Jon Orange. wrote:
It's completely unrealistic to expect any increase in mitochondrial density from training.
I would hope by this point, there would be a reasonable expectation to include your sources for such conclusions. Without sources, and this goes for ALL posters... the credibility of your claims are significantly diminished (especially when they're directly challenging the conventional understanding of the subject).
I have a graduate degree in Exercise Physiology, and degree in Sports Psychology... and I'm an endurance coach, with competitive training and racing experience. The convergence of the various disciplines that make up my background would continuously tangle and knot up if I didn't maintain (or work very hard to do so) an objective and practical mindset. I don't always succeed, but it's not from lack of effort.
I've read this entire thread, and found it very interesting, informative, and at times frustratingly childish! Of course the union of intuition and peer review science is (at times) messy, but I also believe the two are not mutually exclusive when it comes to the advancement of knowledge, and the practical application of training for increased exercise performance.

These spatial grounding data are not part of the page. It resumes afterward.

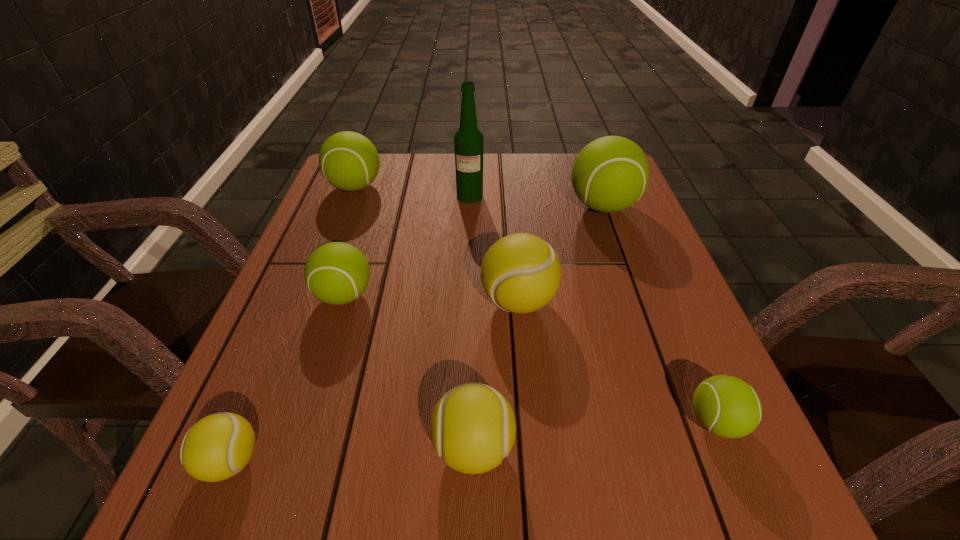 Select which yellow tennis ball appears as the closest to the tallest tennis ball. Please provide its 2D coordinates. Your answer should be formatted as a tuple, i.e. [(x, y)], where the tuple contains the x and y coordinates of a point satisfying the conditions above.

[(521, 273)]

At what (x,y) coordinates should I click in order to perform the action: click on yellow tennis ball that is the closest to the tallest tennis ball. Please return your answer as a coordinate pair (x, y). Looking at the image, I should click on (521, 273).

Locate an element on the screen. This screenshot has width=960, height=540. blank space that satisfies the following two spatial constraints: 1. on the back side of the second biggest yellow tennis ball; 2. on the right side of the second tallest object is located at coordinates (476, 206). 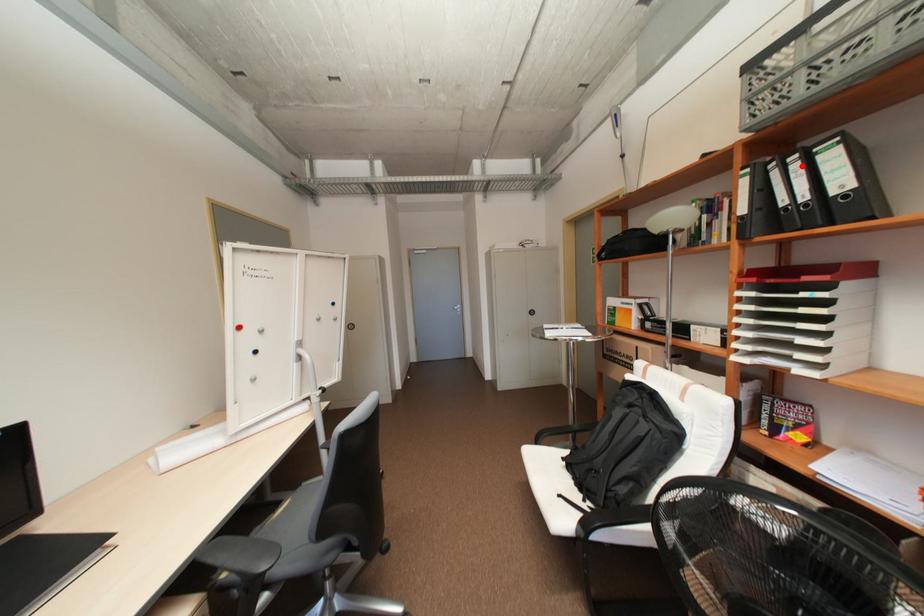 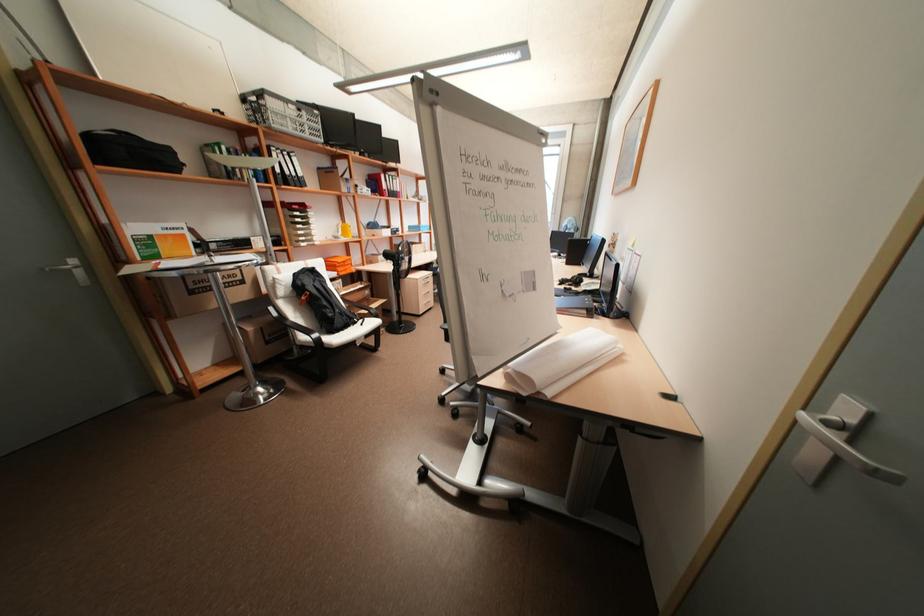 In the second image, find the point that corresponds to the highlighted location in the first image.

(293, 158) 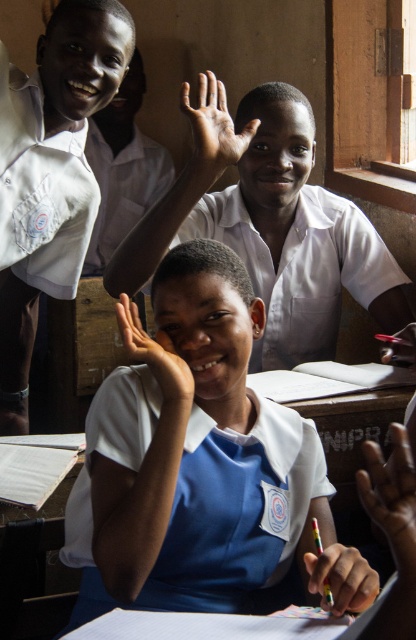 You are a photographer standing at the back of the classroom. You want to take a photo of both the white glossy uniform at upper center and the white smooth shirt at upper center. Can you see both of them clearly in the photo?

The white glossy uniform at upper center is in front of the white smooth shirt at upper center, so the white glossy uniform at upper center may block part of the white smooth shirt at upper center in the photo.

Based on the scene description, what are the coordinates of the white glossy uniform at upper center in the image?

The white glossy uniform at upper center is located at coordinates 0.420 in the x axis and 0.724 in the y axis. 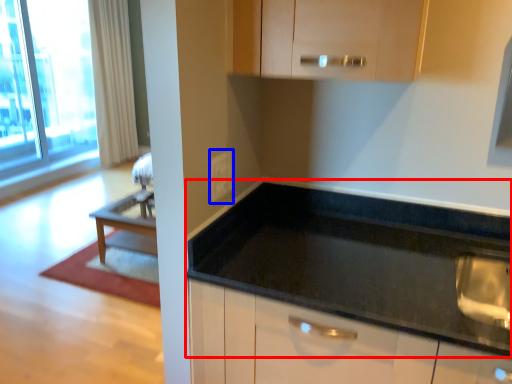 Question: Which point is closer to the camera, countertop (highlighted by a red box) or electric outlet (highlighted by a blue box)?

Choices:
 (A) countertop
 (B) electric outlet

Answer: (A) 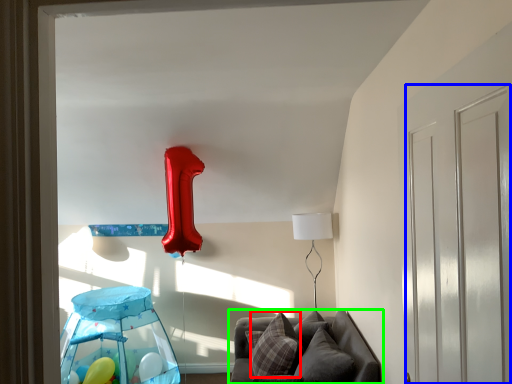 Question: Based on their relative distances, which object is farther from pillow (highlighted by a red box)? Choose from glass door (highlighted by a blue box) and furniture (highlighted by a green box).

Choices:
 (A) glass door
 (B) furniture

Answer: (A) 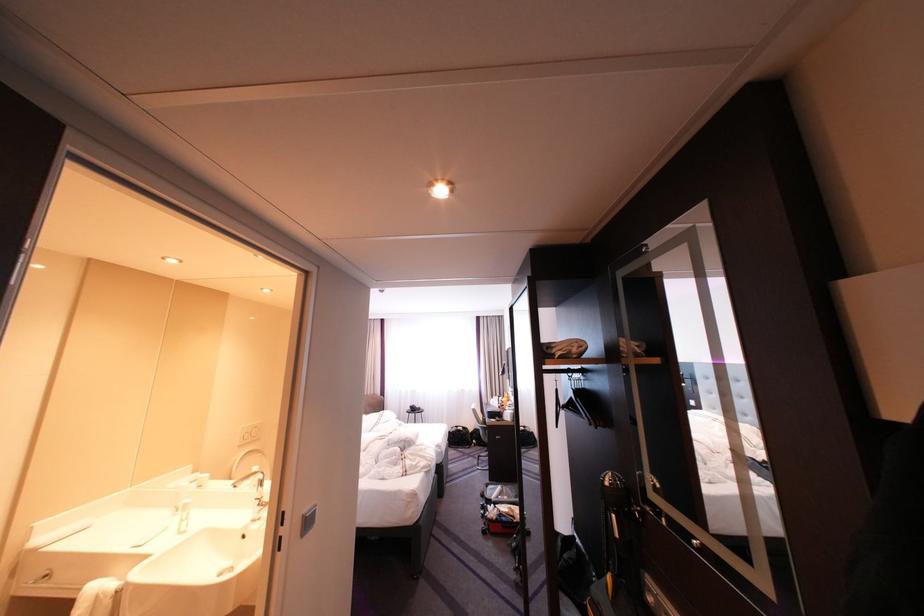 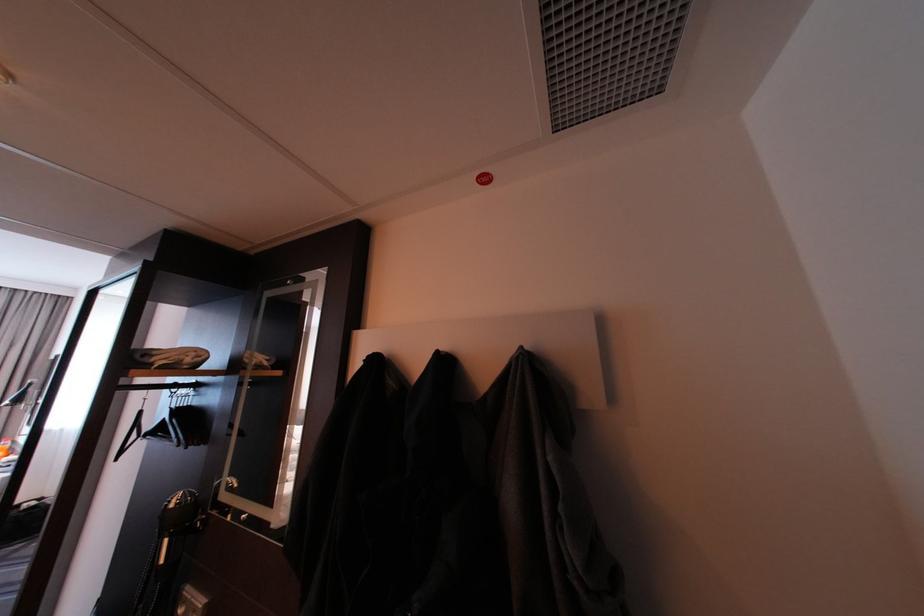 Question: Based on the continuous images, in which direction is the camera rotating? Reply with the corresponding letter.

Choices:
 (A) Left
 (B) Right
 (C) Up
 (D) Down

Answer: (B) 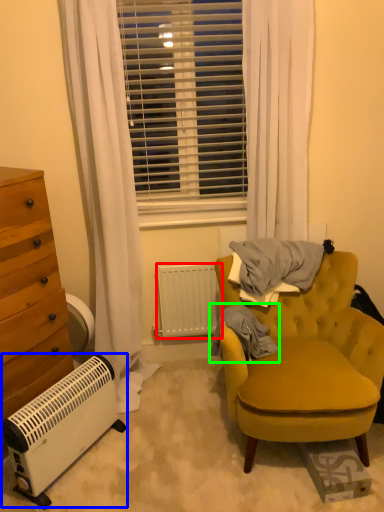 Question: Estimate the real-world distances between objects in this image. Which object is farther from radiator (highlighted by a red box), air conditioning (highlighted by a blue box) or blanket (highlighted by a green box)?

Choices:
 (A) air conditioning
 (B) blanket

Answer: (A) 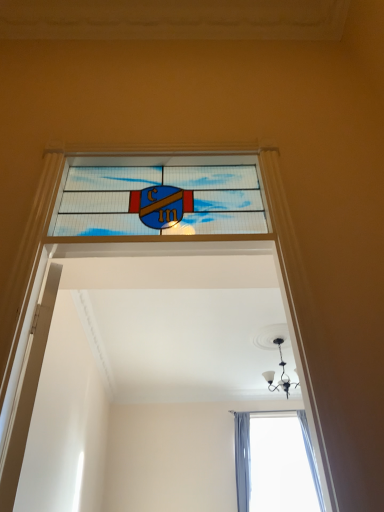 Question: From the image's perspective, relative to stained glass window at center, is black glass chandelier at upper center above or below?

Choices:
 (A) below
 (B) above

Answer: (A)

Question: From a real-world perspective, is black glass chandelier at upper center physically located above or below stained glass window at center?

Choices:
 (A) above
 (B) below

Answer: (A)

Question: Which is nearer to the stained glass window at center?

Choices:
 (A) white glossy door at left
 (B) black glass chandelier at upper center

Answer: (A)

Question: Considering the real-world distances, which object is closest to the black glass chandelier at upper center?

Choices:
 (A) white glossy door at left
 (B) stained glass window at center

Answer: (B) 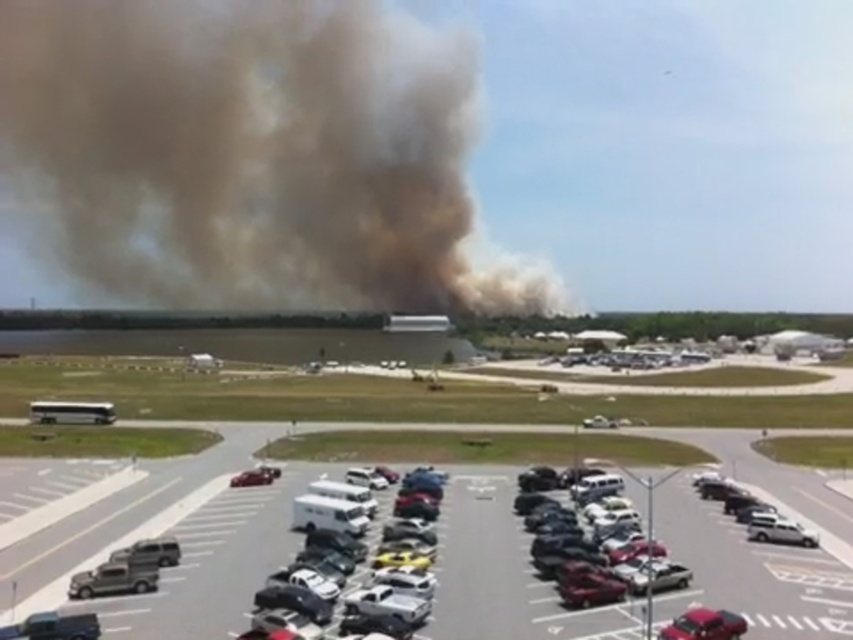 Question: Which of the following is the farthest from the observer?

Choices:
 (A) (167, 563)
 (B) (258, 477)

Answer: (B)

Question: Is the position of metallic silver car at center less distant than that of silver metallic bus at left?

Choices:
 (A) no
 (B) yes

Answer: (B)

Question: Can you confirm if brown dusty cloud at upper left is bigger than white matte van at center?

Choices:
 (A) yes
 (B) no

Answer: (A)

Question: Among these points, which one is nearest to the camera?

Choices:
 (A) (331, 166)
 (B) (584, 419)
 (C) (120, 612)
 (D) (328, 484)

Answer: (C)

Question: Is silver metallic bus at left below white matte truck at center?

Choices:
 (A) yes
 (B) no

Answer: (B)

Question: Which object appears closest to the camera in this image?

Choices:
 (A) shiny red car at lower right
 (B) metallic silver suv at lower left

Answer: (A)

RE: Mitochondrial Density and Exercise Training
I do not have full access to this article yet, so my river is limited... however I found this to be relevant to the discussion, at least in part with respect to (assumed) adaptations to consistent aerobic exercise training over prolonged periods of time (weeks, months, years).
Lundby, Anne-Kristine & Jacobs, Robert & Gehrig, Saskia & de Leur, Jeroen & Hauser, Moritz & Bonne, Thomas & Nowak-Flück, Daniela & Dandanell, Sune & Kirk, Niels & Kaech, Andreas & Ziegler, Urs & Larsen, Steen & Lundby, Carsten. (2017). Exercise training increases skeletal muscle mitochondrial volume density by enlargement of existing mitochondria and not de novo biogenesis. Acta physiologica (Oxford, England). 222. 10.1111/apha.12905.
Method:
Skeletal muscle samples were collected from twenty-one healthy males prior to and following 6 weeks of endurance training.
Result:
MitoVD increased with 55 ± 9% (P < 0.001), whereas the number of mitochondrial profiles per area of skeletal muscle remained unchanged following training. Citrate synthase activity (CS) increased (44 ± 12%, P < 0.001) however, there were no functional changes in oxidative phosphorylation capacity (OXPHOS, CI+IIP ) or cytochrome c oxidase (COX) activity.
Note: Increased volume density (hypertrophy of existing mitochondria), but NOT increased quantity of mitochondria... NO functional changes in oxidative phosphorylation or cytochrome c oxidase activity.
This is just one of many modern studies relating to endurance training and physiological adaptations that may challenge the conventional way of thinking... keep an open mind, keep learning, and respect the debate.